§ Work item
Whenever the word "Nouvelle" shows up in a line of the data, copy that line.

§ Data section
● ● ● ● ● ● ●

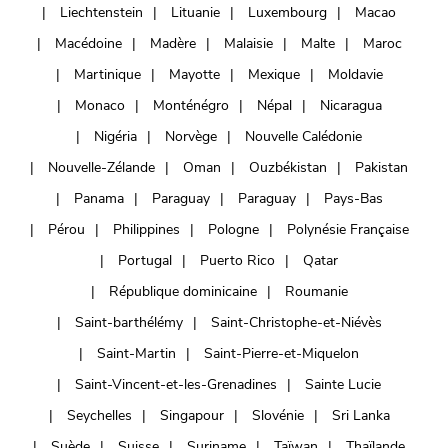
Liechtenstein
Lituanie
Luxembourg
Macao
Macédoine
Madère
Malaisie
Malte
Maroc
Martinique
Mayotte
Mexique
Moldavie
Monaco
Monténégro
Népal
Nicaragua
Nigéria
Norvège
Nouvelle Calédonie
Nouvelle-Zélande
Oman
Ouzbékistan
Pakistan
Panama
Paraguay
Paraguay
Pays-Bas
Pérou
Philippines
Pologne
Polynésie Française
Portugal
Puerto Rico
Qatar
République dominicaine
Roumanie
Saint-barthélémy
Saint-Christophe-et-Niévès
Saint-Martin
Saint-Pierre-et-Miquelon
Saint-Vincent-et-les-Grenadines
Sainte Lucie
Seychelles
Singapour
Slovénie
Sri Lanka
Suède
Suisse
Suriname
Taïwan
Thaïlande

● ● ● ● ● ● ●

§ Answer below
Nouvelle Calédonie
Nouvelle-Zélande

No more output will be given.